An online social services platform secured a decision shielding it from a National Labor Relations Board unfair labor practice case, as a federal judge ruled there are constitutional defects with the agency officials’ job protections.
Findhelp is entitled to final declaratory and permanent injunctive relief on its claim that NLRB administrative law judges are unconstitutionally protected from being fired by the president and therefore unauthorized to prosecute the company for allegedly terminating union organizers in violation of federal labor law, Judge Mark Pittman of the US District Court for the Northern District of Texas ruled May 15.
The Trump-appointed judge’s previous preliminary injunction ruling against the labor board was later upheld by the US Court of Appeals for the Fifth Circuit in a consolidated appeal involving similar constitutional challenges to the NLRB’s structure.
Federal courts are assessing a slew of lawsuits alleging that elements of the NLRB’s structure violate the US Constitution, including the statutory protections limiting when the president can fire board members and administrative law judges.
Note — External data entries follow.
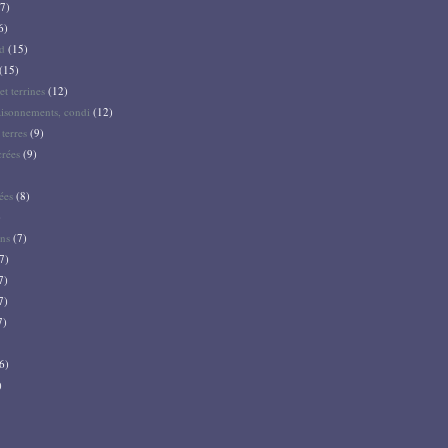
7)
6)
d
(15)
(15)
et terrines
(12)
aisonnements, condi
(12)
terres
(9)
crées
(9)
ées
(8)
)
ns
(7)
7)
7)
7)
7)
6)
)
The issue has also created a circuit divide.
The Fifth Circuit upheld injunctions blocking the board from moving forward with ULP cases against SpaceX and other employers, dismissing the agency’s argument that the court lacked jurisdiction to halt those proceedings. Meanwhile, the Ninth and Third circuits held that the Norris-LaGuardia Act blocks federal courts from granting an injunction in a case involving or growing out of a “labor dispute.”
Relying on the Fifth Circuit’s reasoning in SpaceX v. NLRB, Pittman said the for-cause removal protections shielding ALJs are unconstitutional.
Board members’ tenure protections are also unconstitutional because the “significant” executive authority they exercise—including investigating, prosecuting, and adjudicating ULP charges— is “well outside” the narrow at-will removal exception established in the US Supreme Court’s 1935 Humphrey’s Executor v. US decision, which allowed Congress to place some limits on presidential authority to fire agency officials, the judge added.
Pittman rejected the board’s position that he can simply declare the removal restrictions unenforceable and allow the proceedings. The removal protections span multiple statutes and institutions, and “there’s no single provision the court can excise to cure the defect,” he said.
“Any potential fix would require the Court to” rewrite statutory text, invent new procedures, or transform the agency into an at-will president-controlled body that Congress never intended, the judge said. Allowing the proceedings against Findhelp “to go forward under a judicially altered framework would perpetuate that harm.”
The NLRB’s administrative adjudication of Findhelp’s case also violates the platform’s Seventh Amendment right to a jury trial, Pittman ruled.
Representatives for the parties didn’t immediately respond to requests for comment.
The case is Aunt Bertha v. NLRB, N.D. Tex., No. 4:24-cv-00798, summary judgment granted 5/15/26.